_Your objective_
All that is wanted is the exact lines from the first line of the data below through the line with "Các bước cài đặt labelImg trên", both ends included, with pictures omitted.

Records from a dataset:
--------------------------------

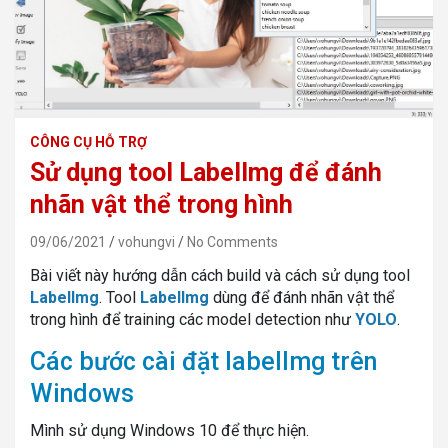
CÔNG CỤ HỖ TRỢ
Sử dụng tool LabelImg để đánh
nhãn vật thể trong hình
09/06/2021
vohungvi
No Comments
Bài viết này hướng dẫn cách build và cách sử dụng tool
LabelImg
. Tool
LabelImg
dùng để đánh nhãn vật thể
trong hình để training các model detection như
YOLO
.
Các bước cài đặt labelImg trên
Windows
Mình sử dụng Windows 10 để thực hiện.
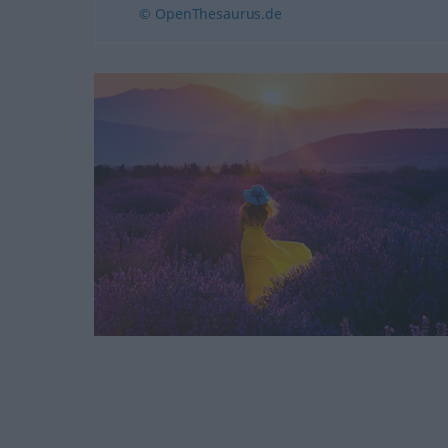
© OpenThesaurus.de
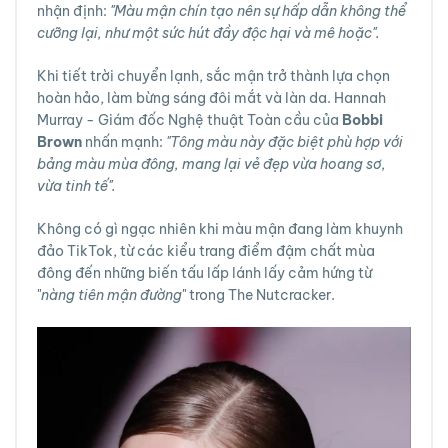
nhận định:
"Màu mận chín tạo nên sự hấp dẫn không thể
cưỡng lại, như một sức hút đầy độc hại và mê hoặc".
Khi tiết trời chuyển lạnh, sắc mận trở thành lựa chọn
hoàn hảo, làm bừng sáng đôi mắt và làn da. Hannah
Murray - Giám đốc Nghệ thuật Toàn cầu của
Bobbi
Brown
nhấn mạnh:
"Tông màu này đặc biệt phù hợp với
bảng màu mùa đông, mang lại vẻ đẹp vừa hoang sơ,
vừa tinh tế".
Không có gì ngạc nhiên khi màu mận đang làm khuynh
đảo TikTok, từ các kiểu trang điểm đậm chất mùa
đông đến những biến tấu lấp lánh lấy cảm hứng từ
"
nàng tiên mận đường
" trong The Nutcracker.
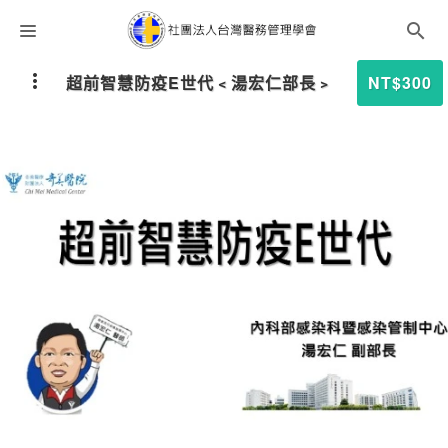
課程分類
超前智慧防疫E世代﹤湯宏仁部長﹥
NT$300
師資團隊
聯絡我們
語系選擇
折扣碼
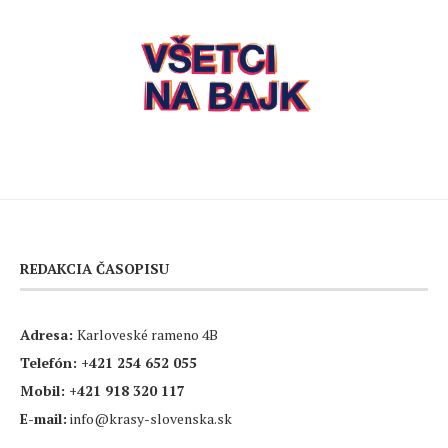
REDAKCIA ČASOPISU
Adresa:
Karloveské rameno 4B
Telefón:
+421 254 652 055
Mobil:
+421 918 320 117
E-mail:
info@krasy-slovenska.sk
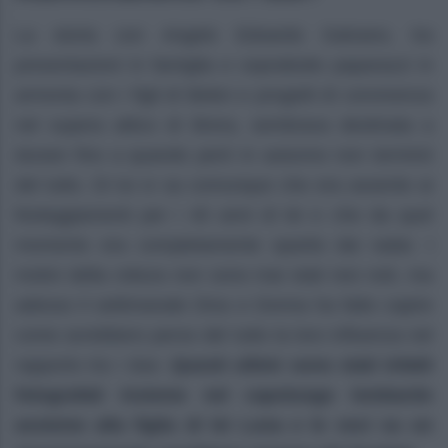
La storia con Angelo Edoardo Galvano, tra
presentazioni in famiglia e soprattutto paparazzi in
armonia con i figli di Belen e progetti di convivenza
nel supera attico di Brera, sembrava destinata a
durare fino a quando però in autunno non terminò
del tutto. Di lui si sa comunque che era assente ai
festeggiamenti per i 40 anni di lei e che da quel
momento era completamente sparito dai radar. I
motivi della rottura non sono mai stati resi noti, ma
adesso il settimanale Diva e Donna ha fatto capire
come avrebbero perso del tutto la loro influenza nel
rapporto tra i due.
Questi ultimi sono stati infatti
fotografati insieme nel capoluogo lombardo
assieme alla figlia di lei Luna e le voci su un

--------------------------------

_Result_
CÔNG CỤ HỖ TRỢ
Sử dụng tool LabelImg để đánh
nhãn vật thể trong hình
09/06/2021
vohungvi
No Comments
Bài viết này hướng dẫn cách build và cách sử dụng tool
LabelImg
. Tool
LabelImg
dùng để đánh nhãn vật thể
trong hình để training các model detection như
YOLO
.
Các bước cài đặt labelImg trên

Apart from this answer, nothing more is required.